Alors, tu viens ? a dit quelqu’un, l ’athlète ou un infirmier. Je me suis levé et j’ai marché jusqu’à la cour. Il y avait là toute notre aile, tous les patients assis sur des chaises qu’on avait disposées en cercle pour la séance du matin. Pourquoi on fait ça dehors ? ai-je demandé, mais personne ne m’a répondu. J’ai pris place à côté de l’athlète. Il paraissait encore plus mal en point que quelques minutes plus tôt, quand il était venu me chercher. Je ne sais pas ce qui m’arrive, m’a-t-il dit. J’ai l’impression que je suis en train d’exploser, d’exploser à l’intérieur. J’ai posé ma main sur la sienne pour qu’il se calme, pour tenter de le rassurer.
Ensuite un infirmier a dit que nous étions le 11 août, le 11 août 1999, et je me suis souvenu que W était mort, foudroyé. Après ça il nous a dit qu’on avait trouvé l’une de nos camarades sans vie dans son lit ce matin, et que c’était la raison pour laquelle on nous avait fait sortir.

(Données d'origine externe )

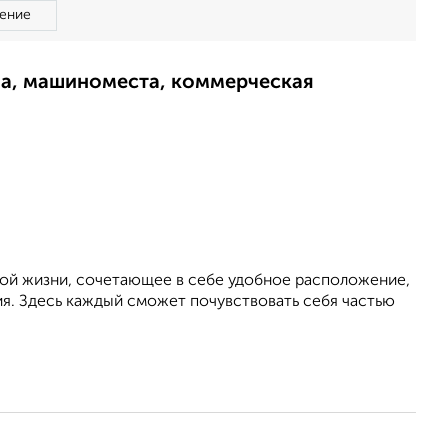
ение
ма, машиноместа, коммерческая
ой жизни, сочетающее в себе удобное расположение,
я. Здесь каждый сможет почувствовать себя частью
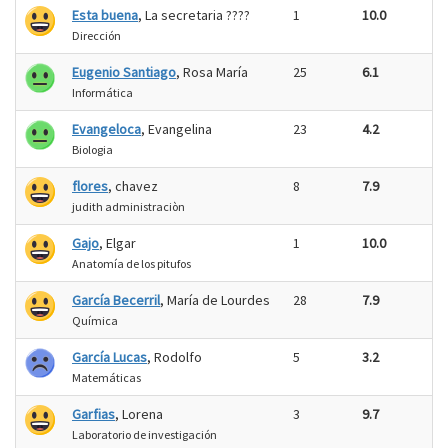
Esta buena
, La secretaria ????
1
10.0
Dirección
Eugenio Santiago
, Rosa María
25
6.1
Informática
Evangeloca
, Evangelina
23
4.2
Biologia
flores
, chavez
8
7.9
judith administraciòn
Gajo
, Elgar
1
10.0
Anatomía de los pitufos
García Becerril
, María de Lourdes
28
7.9
Química
García Lucas
, Rodolfo
5
3.2
Matemáticas
Garfias
, Lorena
3
9.7
Laboratorio de investigación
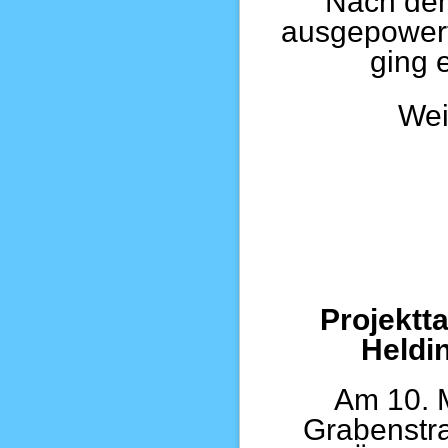
Nach dem
ausgepowert,
ging 
Wei
Projektt
Heldi
Am 10. 
Grabenstra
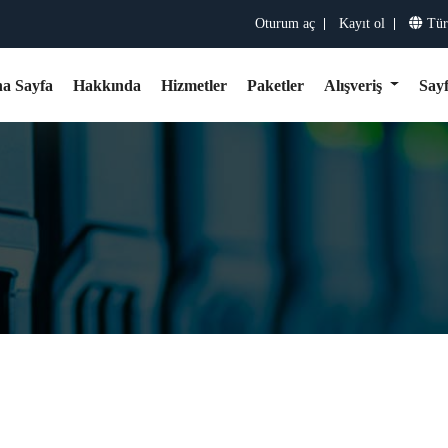
Oturum aç
Kayıt ol
Tür
a Sayfa
Hakkında
Hizmetler
Paketler
Alışveriş
Say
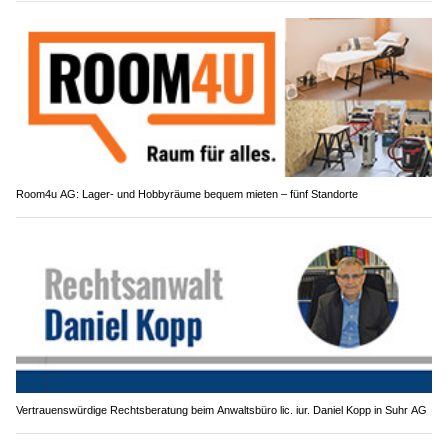
Room4u AG: Lager- und Hobbyräume bequem mieten – fünf Standorte
Vertrauenswürdige Rechtsberatung beim Anwaltsbüro lic. iur. Daniel Kopp in Suhr AG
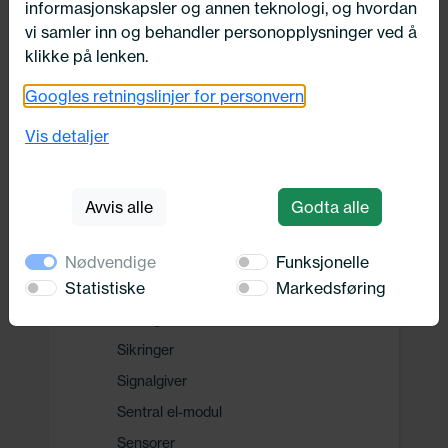
informasjonskapsler og annen teknologi, og hvordan
Drivverk
vi samler inn og behandler personopplysninger ved å
klikke på lenken.
Motor, Drivstoff og Eksos
Googles retningslinjer for personvern
Vis detaljer
Oppvarming, Kjøling og Elektrisk
Elektrisitet
Avvis alle
Godta alle
Batteri
Multifunksjonsrelé
Nødvendige
Funksjonelle
Statistiske
Markedsføring
Spenningstransformator
Sikringsboks/-holder
Sikringer
Signalgiver
Sentral el-modul
Sensorer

L’ombre d’un nuage est passée au-dessus de notre cour au moment où j’entendais, venant de la salle commune, une voix adolescente qui disait laissons-le pourrir au soleil, il n’en a plus pour longtemps – mais quand j’ai levé les yeux au ciel j’ai vu qu’il était parfaitement dégagé. L’ombre a duré tout le temps de notre attente dans la cour pendant qu’à l’intérieur ils s’occupaient du corps d’Hayat, nettoyant son lit afin qu’elle disparaisse complètement, définitivement, et menant leur enquête, si c’est ça qu’ils faisaient.